I've been thinking more about Ali's suggestion on this weeks Confidence Tuesday post -

"How about telling yourself you have to initiate conversation with one person a day??"


The suggestion both scared and excited me. This is exactly the kind of person I eventually want to be, the kind that can just start a conversation, at random, with almost anyone.


BUT
(Because there's always a but with me)


The idea of it sent me into a bit of a tail spin. I tried to talk to Danny about it but I could quite vocalise the questions I had. Even now as I type this I can't arrange all the weird questions and concerns into something logical! So instead, I give you just some of the things spilling out of my brain...

Will I seem weird?
What do I talk about?
Will they think I am trying to sell them something?
When is it okay to start a conversation?
Where is it okay to start a conversation?
During a typical day, what chances present themselves in which I have enough time/ enough of a reason to initiate a conversation?
Won't I look like a nervous wreck?
What if they react badly? Will that then turn me off ever trying again?
How do I end the conversation?

Danny honestly couldn't comprehend that I had no clue when it came to this and I think I overwhelmed him with my 'crazy'. I have spent so long avoiding these situations that I have no clue how to even start to go about talking to strangers! I am so weird...


Your Turn:

Do you start conversations with strangers? When/how do you do it?









Thursday, March 29, 2012

Stepping On Toes

I witnessed an interesting conversation between two of my workmates yesterday. It honestly left me shaking my head but then I realised, "Hey Miss Goodie Two Shoes, you were like that for a good long time, stop being all Judge Judy about it!"

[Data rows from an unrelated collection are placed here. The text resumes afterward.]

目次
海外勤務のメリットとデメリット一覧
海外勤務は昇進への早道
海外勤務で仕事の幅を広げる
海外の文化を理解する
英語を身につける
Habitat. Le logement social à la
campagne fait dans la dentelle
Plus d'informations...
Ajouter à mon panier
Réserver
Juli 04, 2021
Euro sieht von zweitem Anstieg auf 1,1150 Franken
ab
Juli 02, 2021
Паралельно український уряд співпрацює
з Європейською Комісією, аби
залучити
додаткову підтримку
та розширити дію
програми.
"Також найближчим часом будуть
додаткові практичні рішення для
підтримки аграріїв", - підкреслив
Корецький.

These two workmates had recently joined a gym. They were so excited, booking in appointments with personal trainers, buying new gym gear and such. It was awesome! One of them, J, had recently lost a noticeable amount of weight by walking but was slowly sliding backwards due to a, to be frank, really crappy break-up. And the other, D, had been on and off fad diets, mostly the meal replacements ones, for the last two years. I was ecstatic to see that J was back on the wagon and D was doing something that was a little bit more realistic than shake-diets. 

I tried to be keen and interested without being scary and overwhelming about it. If I knew they had had a PT appointment the evening before I would ask how it went and if they brought up exercise I would ask questions and be genuinely excited about it all. They seemed to enjoy talking to me about it because I was safe and I was them. I was working out to lose weight and they could see that it was working for me. 

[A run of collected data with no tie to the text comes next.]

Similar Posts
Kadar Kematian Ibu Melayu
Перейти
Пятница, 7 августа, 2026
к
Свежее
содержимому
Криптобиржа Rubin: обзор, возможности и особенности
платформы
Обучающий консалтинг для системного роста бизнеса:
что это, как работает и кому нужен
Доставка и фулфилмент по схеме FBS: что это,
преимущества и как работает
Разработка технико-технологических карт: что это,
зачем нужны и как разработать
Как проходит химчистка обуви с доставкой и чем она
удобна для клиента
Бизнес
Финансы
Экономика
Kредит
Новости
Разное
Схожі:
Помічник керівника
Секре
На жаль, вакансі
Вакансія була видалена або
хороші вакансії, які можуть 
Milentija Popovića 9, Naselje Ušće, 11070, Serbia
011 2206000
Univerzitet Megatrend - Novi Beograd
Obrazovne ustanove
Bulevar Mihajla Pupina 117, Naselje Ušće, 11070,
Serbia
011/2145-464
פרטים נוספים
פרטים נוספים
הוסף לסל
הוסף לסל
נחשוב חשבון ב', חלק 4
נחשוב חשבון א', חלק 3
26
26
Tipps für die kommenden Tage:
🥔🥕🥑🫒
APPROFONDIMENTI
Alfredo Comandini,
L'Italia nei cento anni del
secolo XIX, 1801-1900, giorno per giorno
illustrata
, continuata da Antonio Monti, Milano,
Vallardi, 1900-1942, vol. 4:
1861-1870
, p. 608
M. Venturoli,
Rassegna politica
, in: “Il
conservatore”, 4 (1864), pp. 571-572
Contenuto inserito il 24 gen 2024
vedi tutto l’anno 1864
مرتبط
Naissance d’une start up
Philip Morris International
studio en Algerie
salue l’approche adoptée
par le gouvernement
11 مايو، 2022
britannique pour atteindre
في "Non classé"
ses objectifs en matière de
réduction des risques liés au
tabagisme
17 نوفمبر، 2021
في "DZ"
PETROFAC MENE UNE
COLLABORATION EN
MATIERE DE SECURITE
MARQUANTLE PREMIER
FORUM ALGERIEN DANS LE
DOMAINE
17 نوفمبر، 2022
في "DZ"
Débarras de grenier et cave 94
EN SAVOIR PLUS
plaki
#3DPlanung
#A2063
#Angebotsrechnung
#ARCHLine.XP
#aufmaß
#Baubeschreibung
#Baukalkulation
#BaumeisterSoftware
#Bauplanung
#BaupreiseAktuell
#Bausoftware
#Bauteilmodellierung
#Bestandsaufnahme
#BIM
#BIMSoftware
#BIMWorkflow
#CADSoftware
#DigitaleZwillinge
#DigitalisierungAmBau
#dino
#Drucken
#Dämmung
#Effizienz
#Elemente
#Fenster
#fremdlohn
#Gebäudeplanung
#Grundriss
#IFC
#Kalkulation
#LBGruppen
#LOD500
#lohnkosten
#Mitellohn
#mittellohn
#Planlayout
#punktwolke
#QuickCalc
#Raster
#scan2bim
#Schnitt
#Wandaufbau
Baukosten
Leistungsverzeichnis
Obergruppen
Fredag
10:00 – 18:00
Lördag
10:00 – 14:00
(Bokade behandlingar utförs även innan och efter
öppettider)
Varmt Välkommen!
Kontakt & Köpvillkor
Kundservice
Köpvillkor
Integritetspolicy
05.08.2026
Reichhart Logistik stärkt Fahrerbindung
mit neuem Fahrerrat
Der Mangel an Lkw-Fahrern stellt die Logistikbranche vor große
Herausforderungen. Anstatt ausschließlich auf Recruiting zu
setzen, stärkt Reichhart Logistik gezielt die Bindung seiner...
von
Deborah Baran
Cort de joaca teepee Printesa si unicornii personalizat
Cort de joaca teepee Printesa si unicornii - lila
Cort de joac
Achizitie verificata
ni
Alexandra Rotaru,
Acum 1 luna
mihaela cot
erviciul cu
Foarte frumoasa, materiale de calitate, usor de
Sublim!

Over the last fortnight, the conversations dropped off... I would hear no mention of Personal Trainers, treadmills or sweat. 

And then yesterday, this chain of events went down -

J (to D) "What are you doing Woman?"
D "I have a lump on my arm!" (It was flu shot day yesterday)
J "So what! That doesn't matter."
D "*Humpf*"

At this point, I didn't really know what was going on but since they sit on opposite sides of the open plan office, me and all my workmates were privy to the conversation. 

Five minutes later -

J "So we're not going now then?"
D "Nah, maybe this afternoon?
J "How about from 3 to 4?"
D "An hour? I'm not going to the gym for AN HOUR!"

Now, I was more than a little interested in the topic...

J "You went for an hour the other week!"
D "How about half an hour?"
J "45 minutes!"
D "We'll see..."
J "Well, if we're not going now, I'm going to go have a smoke."
D "Yeah, I'll come with you. Let's get some lunch to."

They came back to the office with a bag each full of various items from the nearest fish and chips shop. For the next hour the whole office smelt like oil and dim sims. 3pm came and went with them both remaining at their desks... 

I've been there, I have spent countless dollars on unused gym memberships (Right Nell?) I have eaten piles upon piles of deep fried junk in my time. I don't always want to exercise and I make stupid decisions with food ALL THE TIME. So who am I to scoff at what went down?

Yes, I was annoyed with myself for feeling all high and mighty about it as I ate my apple. But I was also confused. I wanted to help them. I wanted them to realise exactly what they are capable of, what they can achieve. 

But I didn't know how... 

What to say? What to do? Is it even my place to say/do something?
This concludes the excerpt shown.